Referring now to FIG. 1, a fiber cement forming apparatus, designated broadly at 10, is illustrated therein. The forming apparatus 10, which performs a typical Hatschek process, generally includes an endless fiber cement felt 30 positioned in rolling contact with and driven by a number of guide rolls 20. Beginning in the lower right corner of FIG. 1, the felt 30 passes above three vats 12, each of which contains a batch of fiber cement slurry 14. As used herein, “fiber cement” means any cementitious composition including cement, silica, and fiber for reinforcement, including asbestos, polyvinyl alcohol, polypropylene, cotton, wood or other cellulosic material, acrylic, and aramid. It is contemplated that other materials such as thickeners, clays, pigments, and the like, that impart desirable processing or performance characteristics to the fiber cement slurry 14 or an article formed therefrom may also be included. Each vat 12 is positioned below a deposition cylinder 16 mated with a couch roll 18. Each vat 12 also includes agitators 13, which prevent the fiber cement slurry 14 from solidifying therein.
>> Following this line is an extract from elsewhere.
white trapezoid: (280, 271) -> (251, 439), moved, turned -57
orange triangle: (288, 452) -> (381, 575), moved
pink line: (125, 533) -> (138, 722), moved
Rotation of each deposition cylinder 16 collects fiber cement slurry 14 on the cylinder's surface; as the felt 30 travels over and contacts the cylinder 16, the slurry 14 is transferred from the cylinder 16 to the felt 30. The amount of slurry 14 deposited on the fabric 30 by each cylinder 16 is controlled by the corresponding couch roll 18. Typically, the fiber cement slurry 14 is deposited as a web 21 at a thickness of between about 0.3 mm and 3 mm.
Still referring to FIG. 1, once the fiber cement slurry web 21 has been collected on the felt 30 from each of the vats 12, the felt 30 conveys the slurry web 21 over one guide roll 20, then over one or more suction boxes 26 (two are shown in FIG. 1), each of which applies negative pressure to the felt 30, thereby encouraging the removal of moisture from the slurry web 21. Finally, the felt 30 and the slurry web 21 pass over a second guide roll 20, then between the nip formed by a breast roll 24 and a forming roll 22. After passing through the nip, the slurry web 21 has formed into a semi-solid fiber cement sheet 28 that is collected on the surface of the forming roll 22.
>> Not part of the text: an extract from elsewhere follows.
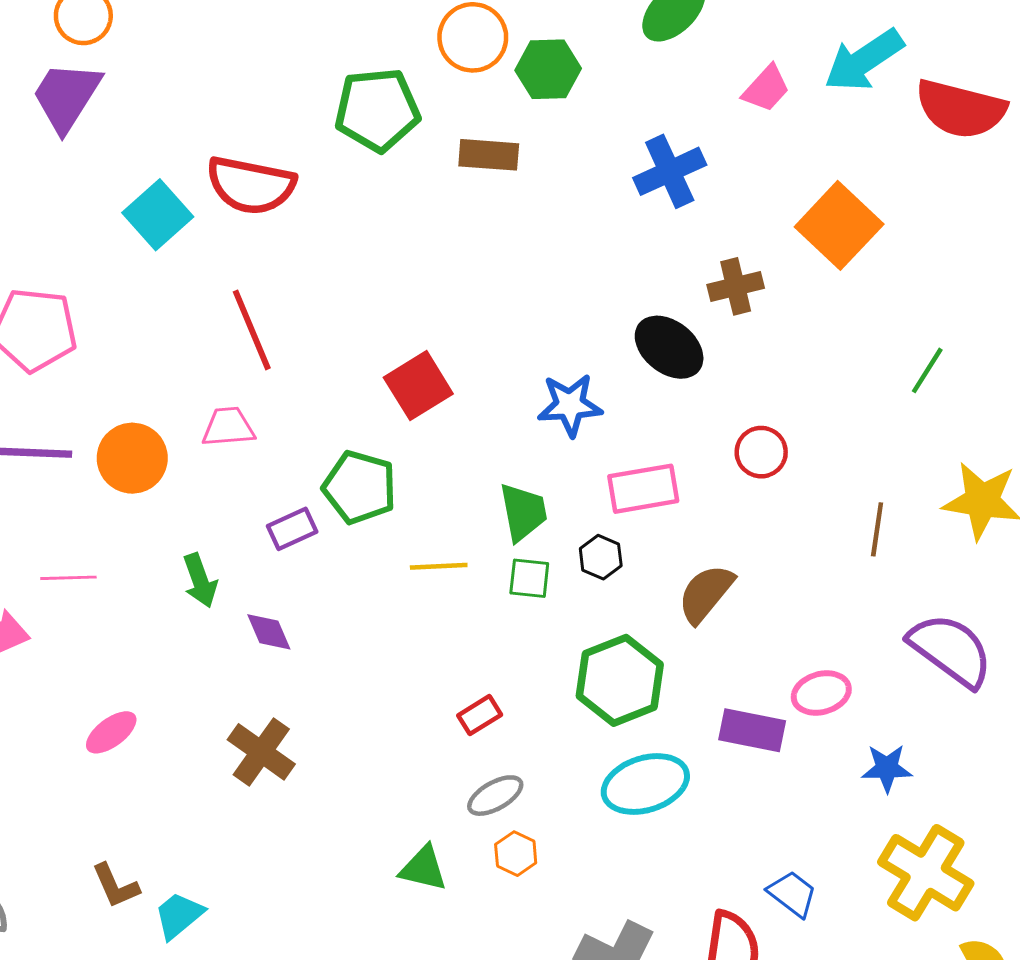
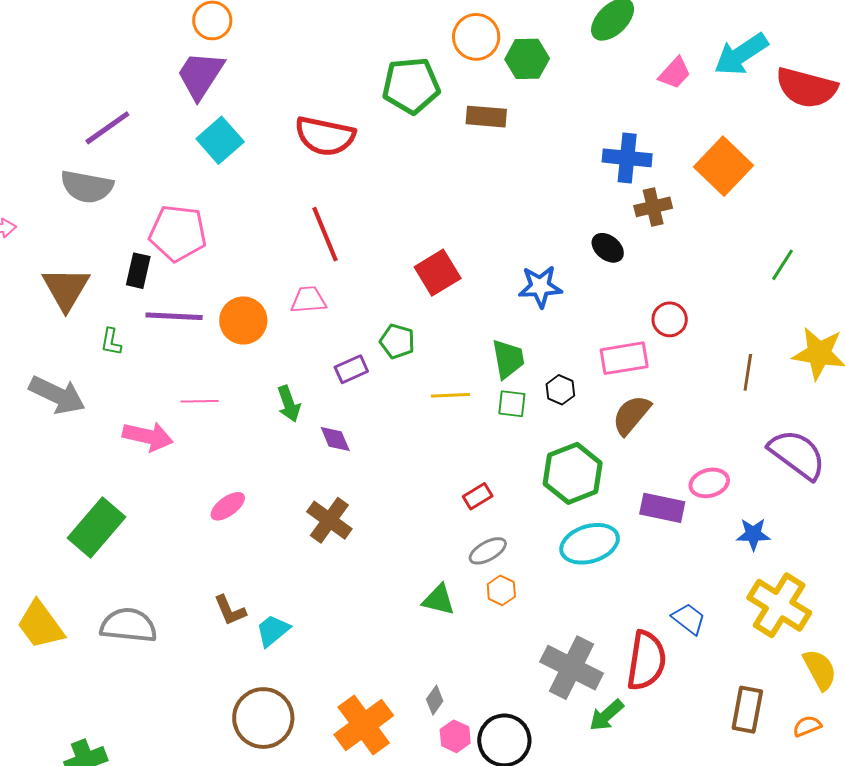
blue cross: (670, 171) -> (627, 158), moved, turned 30
cyan square: (158, 215) -> (220, 140), moved
black ellipse: (669, 347) -> (608, 248), size x0.7
green pentagon: (360, 487) -> (397, 341), size x0.7
pink rectangle: (643, 489) -> (624, 358), moved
Those skilled in this art will recognize that other forming apparatus are also suitable for use with the fiber cement felts of the present invention. For example, felts of the present invention can also be used to form fiber cement pipes. In such an operation, the fiber cement sheet 28 can be collected in contacting layers on a forming roll; as they dry, the overlying layers form a unitary laminated tube. Often, a pipe forming apparatus will include small couch rolls that act in concert with the forming roll to improve interlaminar strength. Also, a second felt may travel over the additional couch rolls to assist in water absorption and finishing.
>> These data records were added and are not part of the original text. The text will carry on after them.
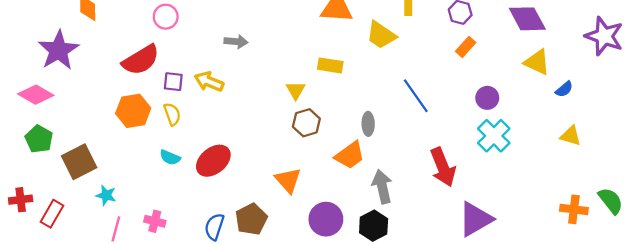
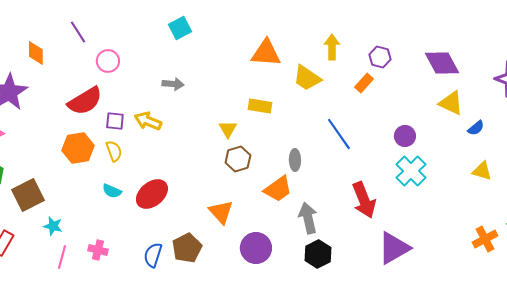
orange rectangle: (466, 47) -> (364, 83), moved
orange cross: (574, 209) -> (485, 239), turned -35
black hexagon: (374, 226) -> (318, 254), moved

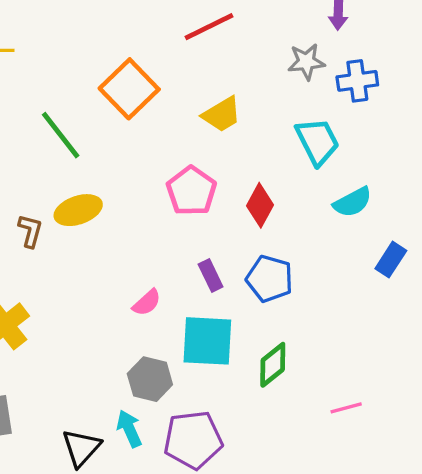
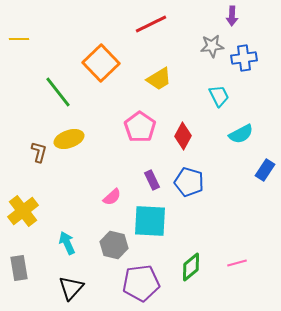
cyan trapezoid: (317, 141) -> (219, 96), size x0.7
green diamond: (273, 365) -> (191, 267), moved
cyan arrow: (129, 429) -> (67, 243), moved

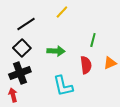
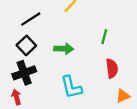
orange triangle: (110, 63) -> (123, 96), moved
red semicircle: (86, 65) -> (112, 68), moved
Referring now to FIGS. 2 and 3, the felt 30 includes two distinct fabric layers: a top fabric layer 32 and a bottom fabric layer 40. The felt 30 also includes a batt layer 50 that overlies the top fabric layer 32 and a bottom batt layer 52 that underlies the bottom fabric layer 40. These layers are described in greater detail below.
Referring again to FIGS. 2 and 3, the top fabric layer 32 is illustratively a plain weave fabric comprising interlaced MD yarns 34 and CMD yarns 36. The yarns comprising the top layer 32 are fine yarns that can reduce the tendency of the felt 30 to cause marking on the fiber cement sheet 28 formed thereon. Reduced sheet marking can result from processing with a finely woven mesh because the close proximity of the fine yarns to one another can support both ends of fibers within the fiber cement rather than allowing one end of a fiber to reside with the gap between yarns, as can happen with a coarser mesh.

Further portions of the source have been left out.